═══ DATA FOR ANALYSIS ═══

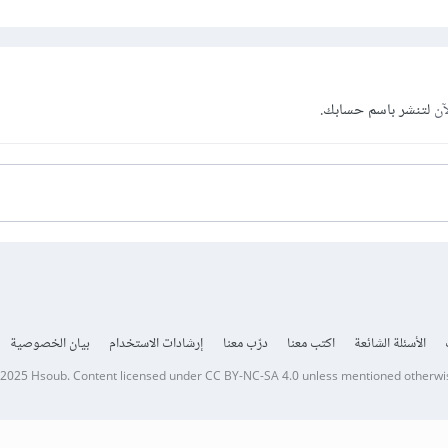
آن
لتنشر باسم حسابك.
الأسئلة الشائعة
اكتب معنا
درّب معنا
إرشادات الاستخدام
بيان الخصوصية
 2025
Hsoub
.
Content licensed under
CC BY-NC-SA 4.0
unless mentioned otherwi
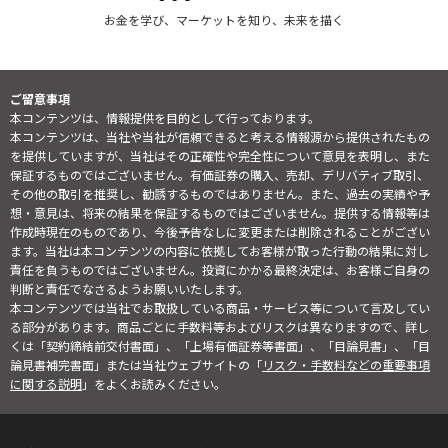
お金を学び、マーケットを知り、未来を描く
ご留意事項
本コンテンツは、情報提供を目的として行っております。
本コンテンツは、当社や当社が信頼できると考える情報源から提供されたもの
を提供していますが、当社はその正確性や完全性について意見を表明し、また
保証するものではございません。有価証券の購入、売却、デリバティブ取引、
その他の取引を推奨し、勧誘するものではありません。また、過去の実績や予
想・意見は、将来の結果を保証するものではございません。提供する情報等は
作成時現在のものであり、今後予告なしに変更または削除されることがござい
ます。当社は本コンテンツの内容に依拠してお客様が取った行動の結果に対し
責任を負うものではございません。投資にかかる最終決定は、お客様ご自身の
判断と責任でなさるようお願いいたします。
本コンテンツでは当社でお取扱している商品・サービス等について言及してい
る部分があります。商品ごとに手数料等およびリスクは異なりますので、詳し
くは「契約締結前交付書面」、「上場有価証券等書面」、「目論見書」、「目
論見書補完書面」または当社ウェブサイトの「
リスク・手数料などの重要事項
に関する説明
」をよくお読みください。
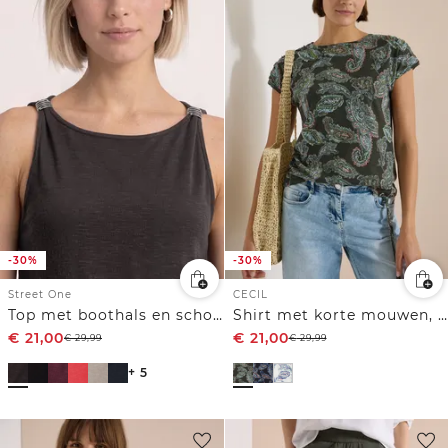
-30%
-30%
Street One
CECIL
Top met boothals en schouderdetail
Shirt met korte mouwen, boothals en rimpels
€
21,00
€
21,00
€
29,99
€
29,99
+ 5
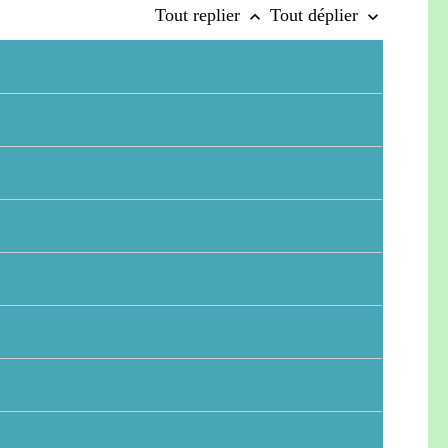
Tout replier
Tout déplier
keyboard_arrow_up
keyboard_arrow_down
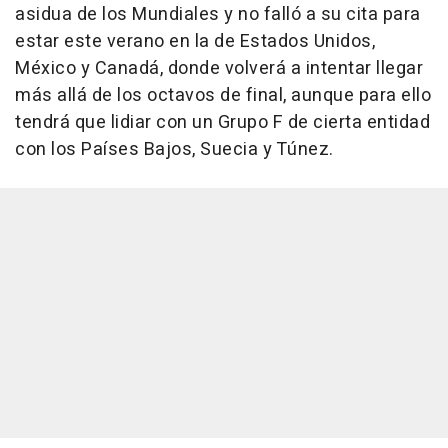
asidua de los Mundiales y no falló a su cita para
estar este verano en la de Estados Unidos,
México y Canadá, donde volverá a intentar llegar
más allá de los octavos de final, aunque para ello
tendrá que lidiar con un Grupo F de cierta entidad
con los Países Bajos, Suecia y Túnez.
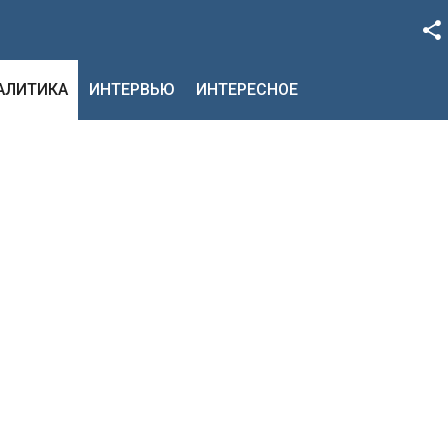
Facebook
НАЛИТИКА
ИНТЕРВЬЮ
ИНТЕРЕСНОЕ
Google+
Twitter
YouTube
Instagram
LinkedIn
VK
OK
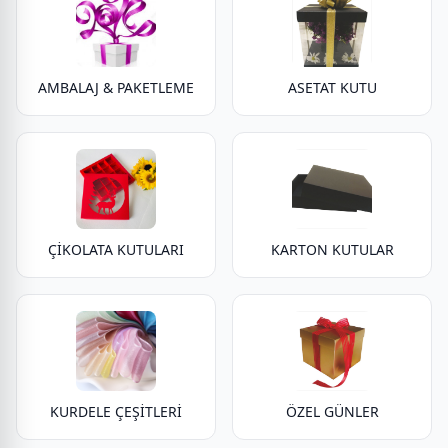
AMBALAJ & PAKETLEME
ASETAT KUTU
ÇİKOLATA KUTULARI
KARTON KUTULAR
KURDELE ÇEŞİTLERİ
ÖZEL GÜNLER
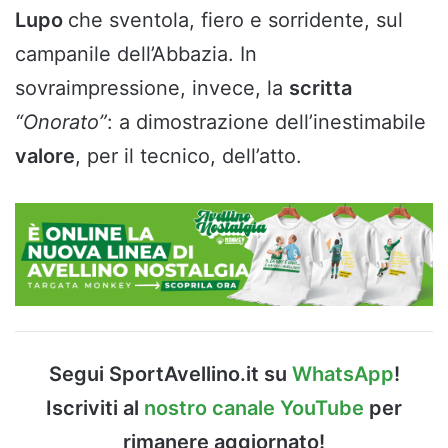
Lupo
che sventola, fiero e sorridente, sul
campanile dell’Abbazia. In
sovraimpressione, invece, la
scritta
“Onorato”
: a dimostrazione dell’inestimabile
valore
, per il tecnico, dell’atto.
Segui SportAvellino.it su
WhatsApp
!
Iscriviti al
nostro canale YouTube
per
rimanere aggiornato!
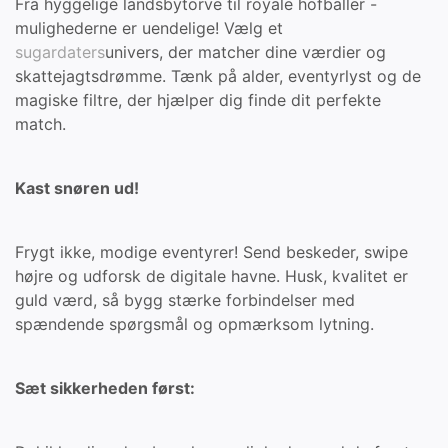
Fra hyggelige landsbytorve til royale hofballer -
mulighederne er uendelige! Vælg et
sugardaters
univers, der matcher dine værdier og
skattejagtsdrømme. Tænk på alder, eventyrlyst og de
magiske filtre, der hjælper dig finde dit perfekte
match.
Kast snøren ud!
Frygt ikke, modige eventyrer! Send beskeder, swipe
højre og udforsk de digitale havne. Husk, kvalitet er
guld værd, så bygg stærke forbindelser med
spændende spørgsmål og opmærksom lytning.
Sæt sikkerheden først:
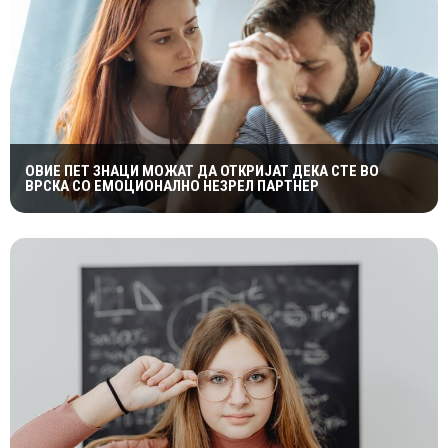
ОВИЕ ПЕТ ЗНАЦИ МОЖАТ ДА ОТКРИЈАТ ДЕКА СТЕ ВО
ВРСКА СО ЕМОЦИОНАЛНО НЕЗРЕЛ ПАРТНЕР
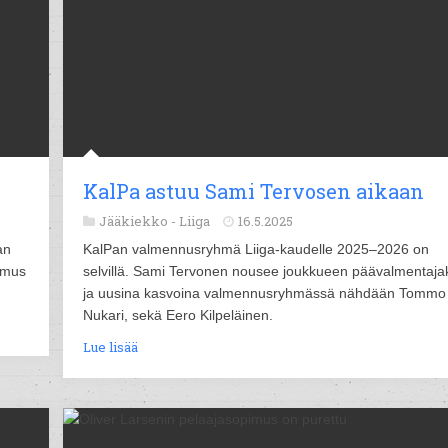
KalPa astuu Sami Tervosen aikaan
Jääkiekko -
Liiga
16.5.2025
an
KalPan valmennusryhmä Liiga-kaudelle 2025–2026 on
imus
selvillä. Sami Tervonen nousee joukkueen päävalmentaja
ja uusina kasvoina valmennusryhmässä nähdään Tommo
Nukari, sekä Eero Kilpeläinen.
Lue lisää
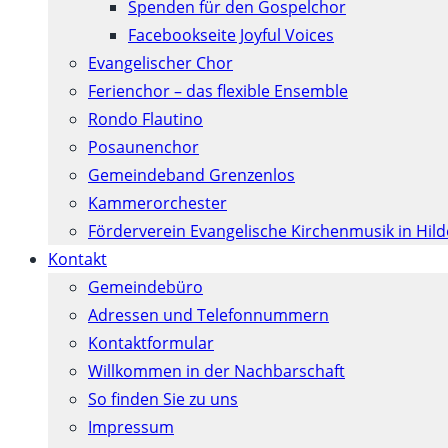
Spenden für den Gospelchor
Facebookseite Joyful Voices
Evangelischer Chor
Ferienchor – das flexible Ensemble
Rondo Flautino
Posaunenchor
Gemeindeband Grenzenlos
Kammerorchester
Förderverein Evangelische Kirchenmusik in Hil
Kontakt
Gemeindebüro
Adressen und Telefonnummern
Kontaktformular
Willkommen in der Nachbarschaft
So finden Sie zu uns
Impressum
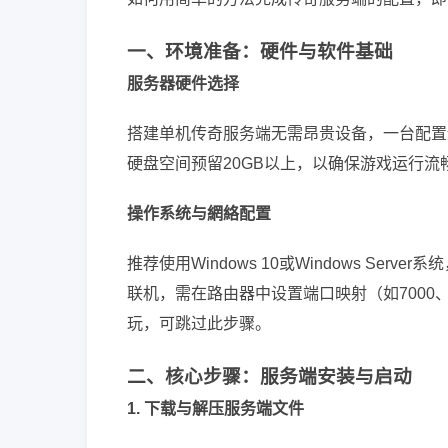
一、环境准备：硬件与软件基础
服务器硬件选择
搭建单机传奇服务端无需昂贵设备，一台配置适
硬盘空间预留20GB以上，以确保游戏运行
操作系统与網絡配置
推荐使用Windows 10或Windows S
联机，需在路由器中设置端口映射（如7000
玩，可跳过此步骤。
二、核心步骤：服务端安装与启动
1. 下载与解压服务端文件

═══

TASK GOAL:
Each entry shown above must be quoted exactly, with its pictures left out.

FINISHED TASK:
آن
لتنشر باسم حسابك.
الأسئلة الشائعة
اكتب معنا
درّب معنا
إرشادات الاستخدام
بيان الخصوصية
 2025
Hsoub
.
Content licensed under
CC BY-NC-SA 4.0
unless mentioned otherwi
お金を学び、マーケットを知り、未来を描く
ご留意事項
本コンテンツは、情報提供を目的として行っております。
本コンテンツは、当社や当社が信頼できると考える情報源から提供されたもの
を提供していますが、当社はその正確性や完全性について意見を表明し、また
保証するものではございません。有価証券の購入、売却、デリバティブ取引、
その他の取引を推奨し、勧誘するものではありません。また、過去の実績や予
想・意見は、将来の結果を保証するものではございません。提供する情報等は
作成時現在のものであり、今後予告なしに変更または削除されることがござい
ます。当社は本コンテンツの内容に依拠してお客様が取った行動の結果に対し
責任を負うものではございません。投資にかかる最終決定は、お客様ご自身の
判断と責任でなさるようお願いいたします。
本コンテンツでは当社でお取扱している商品・サービス等について言及してい
る部分があります。商品ごとに手数料等およびリスクは異なりますので、詳し
くは「契約締結前交付書面」、「上場有価証券等書面」、「目論見書」、「目
論見書補完書面」または当社ウェブサイトの「
リスク・手数料などの重要事項
に関する説明
」をよくお読みください。
-30%
-30%
Street One
CECIL
Top met boothals en schouderdetail
Shirt met korte mouwen, boothals en rimpels
€
21,00
€
21,00
€
29,99
€
29,99
+ 5
Tout replier
Tout déplier
keyboard_arrow_up
keyboard_arrow_down
asidua de los Mundiales y no falló a su cita para
estar este verano en la de Estados Unidos,
México y Canadá, donde volverá a intentar llegar
más allá de los octavos de final, aunque para ello
tendrá que lidiar con un Grupo F de cierta entidad
con los Países Bajos, Suecia y Túnez.
Facebook
НАЛИТИКА
ИНТЕРВЬЮ
ИНТЕРЕСНОЕ
Google+
Twitter
YouTube
Instagram
LinkedIn
VK
OK
AMBALAJ & PAKETLEME
ASETAT KUTU
ÇİKOLATA KUTULARI
KARTON KUTULAR
KURDELE ÇEŞİTLERİ
ÖZEL GÜNLER
Lupo
che sventola, fiero e sorridente, sul
campanile dell’Abbazia. In
sovraimpressione, invece, la
scritta
“Onorato”
: a dimostrazione dell’inestimabile
valore
, per il tecnico, dell’atto.
Segui SportAvellino.it su
WhatsApp
!
Iscriviti al
nostro canale YouTube
per
rimanere aggiornato!
Fra hyggelige landsbytorve til royale hofballer -
mulighederne er uendelige! Vælg et
sugardaters
univers, der matcher dine værdier og
skattejagtsdrømme. Tænk på alder, eventyrlyst og de
magiske filtre, der hjælper dig finde dit perfekte
match.
Kast snøren ud!
Frygt ikke, modige eventyrer! Send beskeder, swipe
højre og udforsk de digitale havne. Husk, kvalitet er
guld værd, så bygg stærke forbindelser med
spændende spørgsmål og opmærksom lytning.
Sæt sikkerheden først:
ОВИЕ ПЕТ ЗНАЦИ МОЖАТ ДА ОТКРИЈАТ ДЕКА СТЕ ВО
ВРСКА СО ЕМОЦИОНАЛНО НЕЗРЕЛ ПАРТНЕР
KalPa astuu Sami Tervosen aikaan
Jääkiekko -
Liiga
16.5.2025
an
KalPan valmennusryhmä Liiga-kaudelle 2025–2026 on
imus
selvillä. Sami Tervonen nousee joukkueen päävalmentaja
ja uusina kasvoina valmennusryhmässä nähdään Tommo
Nukari, sekä Eero Kilpeläinen.
Lue lisää
Spenden für den Gospelchor
Facebookseite Joyful Voices
Evangelischer Chor
Ferienchor – das flexible Ensemble
Rondo Flautino
Posaunenchor
Gemeindeband Grenzenlos
Kammerorchester
Förderverein Evangelische Kirchenmusik in Hil
Kontakt
Gemeindebüro
Adressen und Telefonnummern
Kontaktformular
Willkommen in der Nachbarschaft
So finden Sie zu uns
Impressum
一、环境准备：硬件与软件基础
服务器硬件选择
搭建单机传奇服务端无需昂贵设备，一台配置适
硬盘空间预留20GB以上，以确保游戏运行
操作系统与網絡配置
推荐使用Windows 10或Windows S
联机，需在路由器中设置端口映射（如7000
玩，可跳过此步骤。
二、核心步骤：服务端安装与启动
1. 下载与解压服务端文件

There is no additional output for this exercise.